Instructions for the task:
From the data that follows, set down exactly the lines from the one with "discord: hi mum#5710" through the one with "Current departures", counting both. Pictures stay out.

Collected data
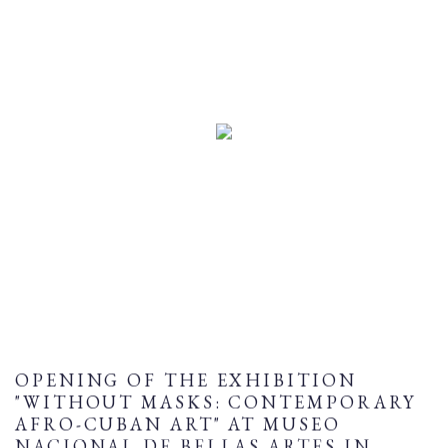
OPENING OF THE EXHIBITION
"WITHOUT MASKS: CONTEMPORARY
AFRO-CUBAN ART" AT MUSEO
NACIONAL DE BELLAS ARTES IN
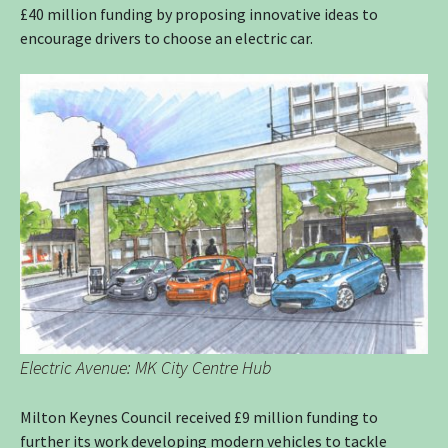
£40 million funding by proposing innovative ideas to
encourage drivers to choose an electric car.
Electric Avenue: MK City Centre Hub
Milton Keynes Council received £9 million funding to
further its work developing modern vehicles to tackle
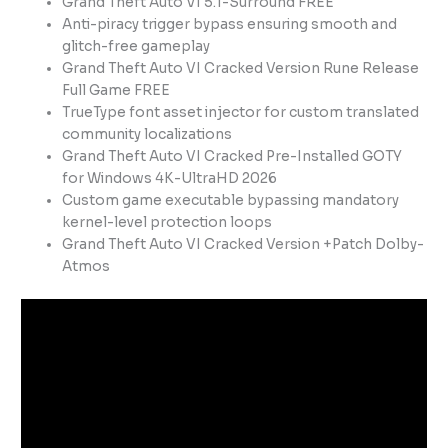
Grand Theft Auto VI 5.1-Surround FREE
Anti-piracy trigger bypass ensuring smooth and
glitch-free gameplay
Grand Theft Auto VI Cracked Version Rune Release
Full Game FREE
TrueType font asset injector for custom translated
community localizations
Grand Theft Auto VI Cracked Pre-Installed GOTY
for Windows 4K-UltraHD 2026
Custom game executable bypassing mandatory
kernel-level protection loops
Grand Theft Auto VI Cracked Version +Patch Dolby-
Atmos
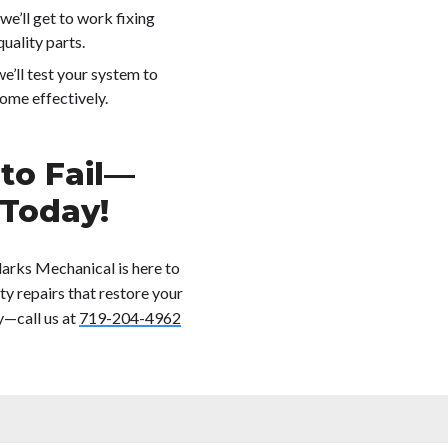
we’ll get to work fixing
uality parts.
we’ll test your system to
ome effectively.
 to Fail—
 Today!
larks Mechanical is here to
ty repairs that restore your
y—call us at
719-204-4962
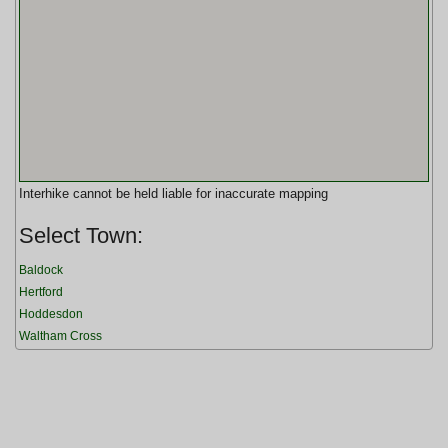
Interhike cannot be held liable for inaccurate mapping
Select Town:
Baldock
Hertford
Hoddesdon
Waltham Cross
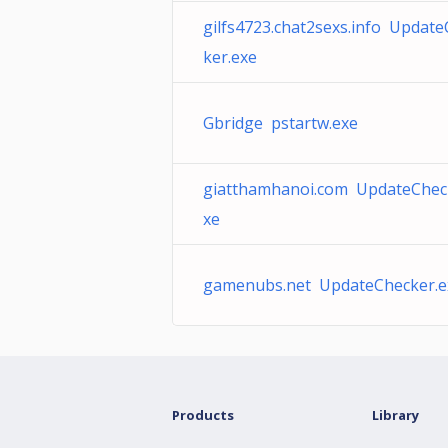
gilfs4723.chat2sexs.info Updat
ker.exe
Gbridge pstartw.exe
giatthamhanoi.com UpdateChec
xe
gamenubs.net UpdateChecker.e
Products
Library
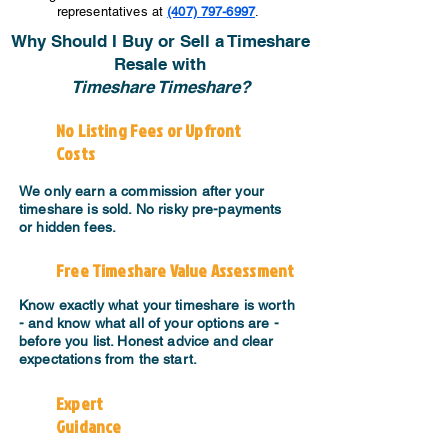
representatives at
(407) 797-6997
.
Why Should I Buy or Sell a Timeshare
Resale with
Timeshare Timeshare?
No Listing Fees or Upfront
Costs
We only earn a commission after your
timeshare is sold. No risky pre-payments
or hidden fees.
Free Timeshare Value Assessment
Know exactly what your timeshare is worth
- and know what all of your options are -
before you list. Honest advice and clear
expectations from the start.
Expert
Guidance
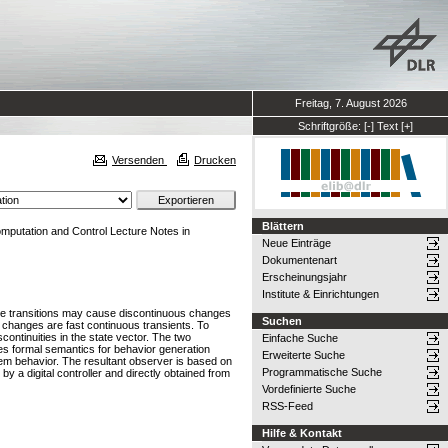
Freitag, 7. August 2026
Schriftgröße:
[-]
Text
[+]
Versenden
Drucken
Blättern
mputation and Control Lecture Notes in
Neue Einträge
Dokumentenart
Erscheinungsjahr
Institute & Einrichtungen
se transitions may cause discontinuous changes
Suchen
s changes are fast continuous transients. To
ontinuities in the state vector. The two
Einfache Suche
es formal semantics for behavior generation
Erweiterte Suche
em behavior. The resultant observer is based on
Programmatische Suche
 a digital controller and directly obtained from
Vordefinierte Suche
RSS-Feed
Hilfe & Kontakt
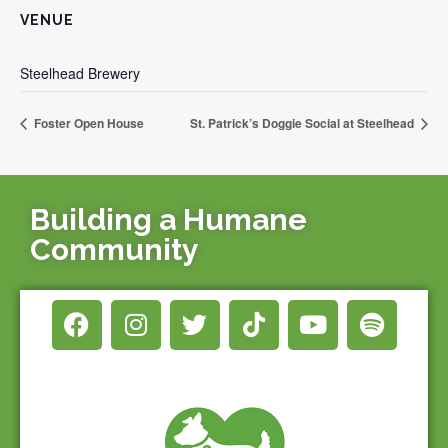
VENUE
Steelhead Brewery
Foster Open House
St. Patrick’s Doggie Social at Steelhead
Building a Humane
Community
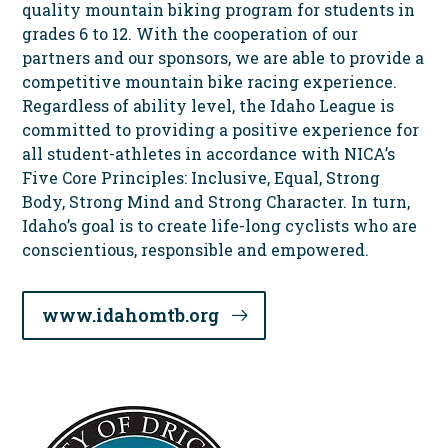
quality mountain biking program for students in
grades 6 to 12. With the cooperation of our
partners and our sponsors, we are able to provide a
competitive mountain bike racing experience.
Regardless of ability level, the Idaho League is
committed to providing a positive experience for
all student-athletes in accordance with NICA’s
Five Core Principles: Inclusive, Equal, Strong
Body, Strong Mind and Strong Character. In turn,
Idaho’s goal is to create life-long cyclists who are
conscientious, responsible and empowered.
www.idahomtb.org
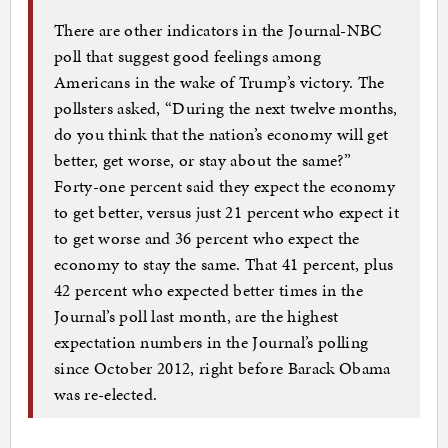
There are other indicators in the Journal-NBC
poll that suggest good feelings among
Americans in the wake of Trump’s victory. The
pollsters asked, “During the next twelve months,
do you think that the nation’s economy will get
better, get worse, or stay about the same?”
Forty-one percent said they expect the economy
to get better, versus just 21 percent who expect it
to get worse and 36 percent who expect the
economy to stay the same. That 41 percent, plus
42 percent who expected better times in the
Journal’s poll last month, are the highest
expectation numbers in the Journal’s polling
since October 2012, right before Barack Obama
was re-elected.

...

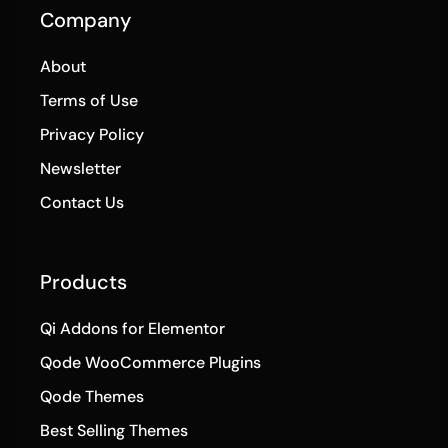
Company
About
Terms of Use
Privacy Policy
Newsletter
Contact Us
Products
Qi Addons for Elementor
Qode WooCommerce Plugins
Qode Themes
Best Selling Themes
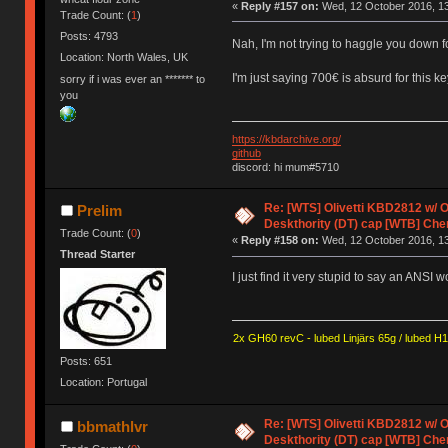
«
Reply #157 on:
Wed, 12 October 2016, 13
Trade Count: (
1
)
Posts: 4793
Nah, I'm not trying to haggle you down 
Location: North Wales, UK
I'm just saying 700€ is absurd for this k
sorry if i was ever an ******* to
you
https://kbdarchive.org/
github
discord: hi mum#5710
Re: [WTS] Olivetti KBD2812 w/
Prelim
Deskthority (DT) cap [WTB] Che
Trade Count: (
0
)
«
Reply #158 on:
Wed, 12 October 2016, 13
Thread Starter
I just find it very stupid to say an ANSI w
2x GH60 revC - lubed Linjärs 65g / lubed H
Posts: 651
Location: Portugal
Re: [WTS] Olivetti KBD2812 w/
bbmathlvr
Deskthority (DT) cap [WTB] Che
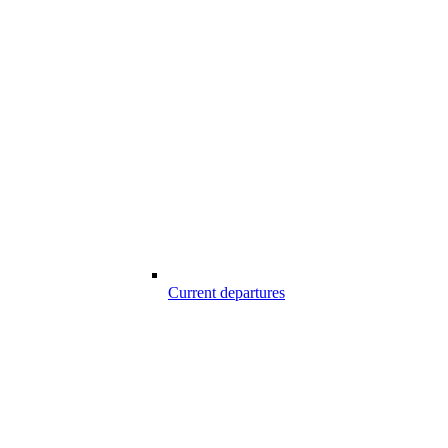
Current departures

Output for this task:
discord: hi mum#5710
Re: [WTS] Olivetti KBD2812 w/
Prelim
Deskthority (DT) cap [WTB] Che
Trade Count: (
0
)
«
Reply #158 on:
Wed, 12 October 2016, 13
Thread Starter
I just find it very stupid to say an ANSI w
2x GH60 revC - lubed Linjärs 65g / lubed H
Posts: 651
Location: Portugal
Re: [WTS] Olivetti KBD2812 w/
bbmathlvr
Deskthority (DT) cap [WTB] Che
Current departures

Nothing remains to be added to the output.